I still like the dark blues and black decorations, but I think I’m going to take down the posters and put something more artist up. Maybe prints from some of my favorite steampunk artist.
There’s a light knock on the door. “Hey, you ready to eat?”
I jumped off the bed and opened the door. “I’m starved.”
My mother smiled in at me, “Good. Dave and I are going to treat you to a steak dinner.”
“Awesome,” I said, turned and grabbed my shoes. “We leaving now?”
“Yep,” Mom said. “I’m sorry I didn’t get to talk to you much last night, but I was exhausted.”
“I know,” I said. “I understand.”
I followed Mom out to my stepfather, Dave’s truck. “Hey kiddo,” he said when I climbed in. Did you have a good visit with Jamie?”
“Yeah, it was awesome,” I said trying not to blush. It was extremely awesome. I was still really nervous the whole time that Jamie’s mom was going to come home and catch us in bed.
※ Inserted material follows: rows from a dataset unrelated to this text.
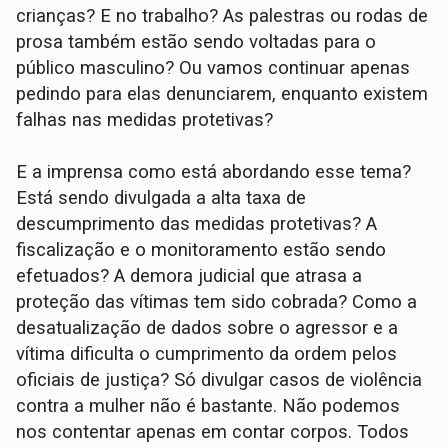
crianças? E no trabalho? As palestras ou rodas de
prosa também estão sendo voltadas para o
público masculino? Ou vamos continuar apenas
pedindo para elas denunciarem, enquanto existem
falhas nas medidas protetivas?
E a imprensa como está abordando esse tema?
Está sendo divulgada a alta taxa de
descumprimento das medidas protetivas? A
fiscalização e o monitoramento estão sendo
efetuados? A demora judicial que atrasa a
proteção das vítimas tem sido cobrada? Como a
desatualização de dados sobre o agressor e a
vítima dificulta o cumprimento da ordem pelos
oficiais de justiça? Só divulgar casos de violência
contra a mulher não é bastante. Não podemos
nos contentar apenas em contar corpos. Todos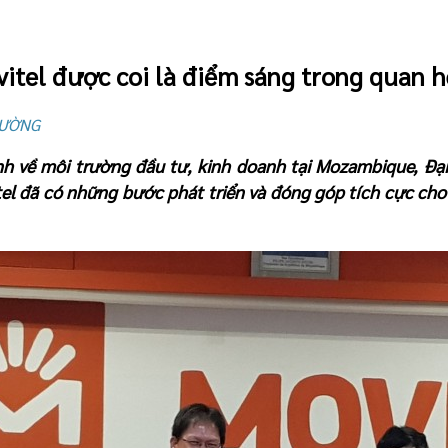
itel được coi là điểm sáng trong quan h
TRƯỜNG
h về môi trường đầu tư, kinh doanh tại Mozambique, Đạ
tel đã có những bước phát triển và đóng góp tích cực c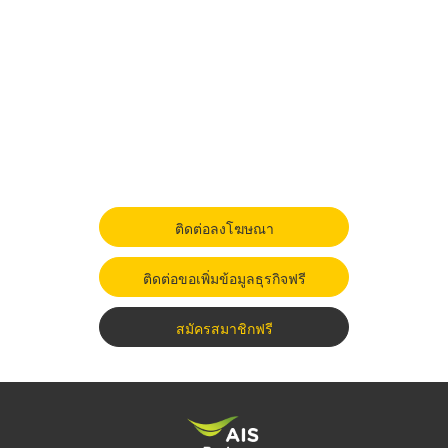
ติดต่อลงโฆษณา
ติดต่อขอเพิ่มข้อมูลธุรกิจฟรี
สมัครสมาชิกฟรี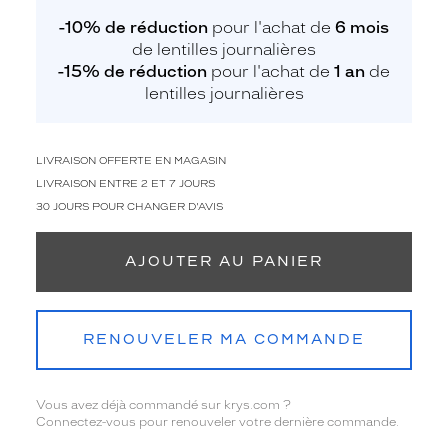
-10% de réduction
pour l'achat de
6 mois
de lentilles journalières
-15% de réduction
pour l'achat de
1 an
de
lentilles journalières
LIVRAISON OFFERTE EN MAGASIN
LIVRAISON ENTRE 2 ET 7 JOURS
30 JOURS POUR CHANGER D'AVIS
AJOUTER AU PANIER
RENOUVELER MA COMMANDE
Vous avez déjà commandé sur krys.com ?
Connectez-vous pour renouveler votre dernière commande.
I would have to bring her over to my house during the week when Dave and Mom were gone so we could have some real alone time.
“How’s school going?” he asked. “Every time you’ve called you’ve sounded a bit bummed out.”
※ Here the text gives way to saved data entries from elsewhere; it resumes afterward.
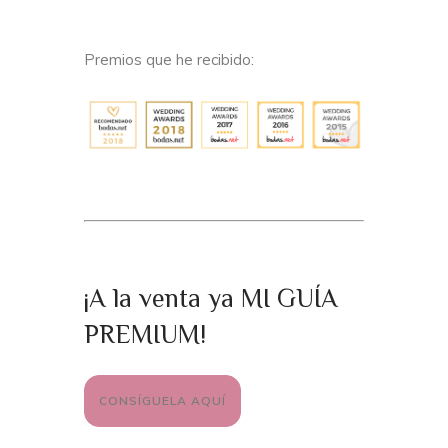
Premios que he recibido:
¡A la venta ya MI GUÍA
PREMIUM!
CONSÍGUELA AQUÍ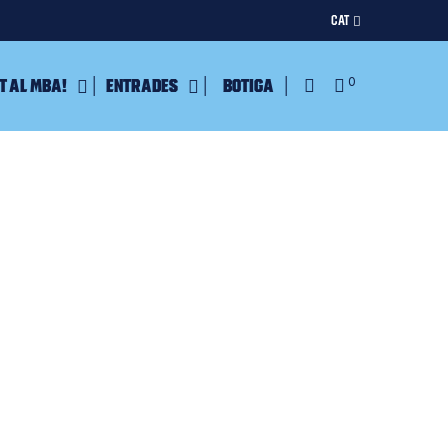
CAT
t al MBA!
Entrades
Botiga
0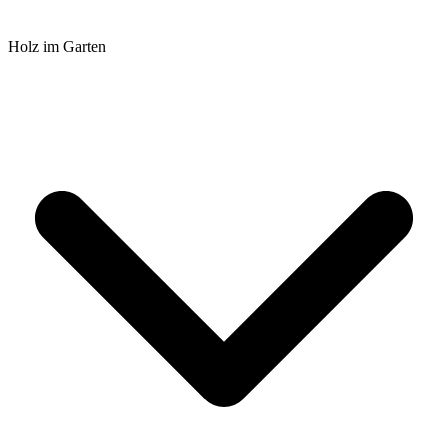
Holz im Garten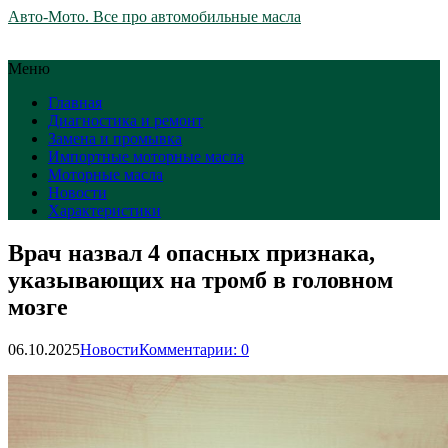
Авто-Мото. Все про автомобильные масла
Меню
Главная
Диагностика и ремонт
Замена и промывка
Импортные моторные масла
Моторные масла
Новости
Характеристики
Врач назвал 4 опасных признака,
указывающих на тромб в головном
мозге
06.10.2025
Новости
Комментарии: 0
“Yeah, school is school. My art class is pretty neat, but algebra sucks.”
“I’ve never understood why you have to take all those general ed classes. What do they have to do with your degree?” Dave said.
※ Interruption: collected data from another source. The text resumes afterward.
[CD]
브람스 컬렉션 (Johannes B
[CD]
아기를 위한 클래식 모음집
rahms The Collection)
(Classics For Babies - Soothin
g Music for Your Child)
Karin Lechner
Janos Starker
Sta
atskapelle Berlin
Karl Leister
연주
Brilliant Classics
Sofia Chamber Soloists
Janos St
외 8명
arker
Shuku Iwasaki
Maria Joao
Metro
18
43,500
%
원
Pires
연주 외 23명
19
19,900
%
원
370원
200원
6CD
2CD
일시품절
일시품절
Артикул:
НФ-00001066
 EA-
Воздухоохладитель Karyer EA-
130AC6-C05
“I don’t know,” I said, “but they suck. Honestly, I’m not sure what I’m going to do after my scholarship runs out. I’m having a hard time wrapping my brain around the cost of taking a bunch of classes that I’m going to hate.”
“So what are you saying?” Mom turned to look at me in the backseat of the king cab. “Are you going to drop out of school?”
Dropping my head, I said, “I don’t know.  I’m just having a hard time thinking about spending the next four years running up a student loan debt when I could be out working.”
“What does Jamie say about that?” Mom asked.
“I haven’t talked to her about it,” I admitted.
Mom and Dave shared a look. “Well, it’s totally up to you,” Mom said, “but if you want to stick it out, we’ll help with the money.”
“Thanks, Mom,” I said. “I haven’t made any final decisions. I’m just not sure I’m cut out for college, but we’ll see what happens.”
“Yeah, it’s only been a few months,” Dave said. “Maybe it will get easier.”
* * *
The rest of the fall break Jamie and I went back and forth between houses, but we made love at my house most of the time. There was less possibility of my parents suddenly come home, and even if they did, they wouldn’t freak out to find us alone in my bedroom.
I discussed my plans to replace the posters in my room with steampunk art with Jamie. She liked the idea. She wasn’t that big on steampunk, but she was cool with me changing the room. It’s my room and her opinion shouldn’t be that big of a deal, but it is. I always want her to feel comfortable in my room.
I wanted to talk to Jamie about my concerns over staying at school beyond the year that my scholarship covered, but there never seemed to be a good time to talk about it. I knew she was going to freak out, but I just really hate school, and I can’t see making enough as an artist to warrant the student loans. I just didn’t know what I was going to do.
Like Dave said, maybe it would get easier. Maybe after the first semester, I’ll have a really interesting semester and love being at school. I couldn’t really see that but I was going to try to stay positive.  But, until then, I had a paper that was due as soon as we got back. Maybe I could get Jamie over here for the last night and we could celebrate our last day of fall break together.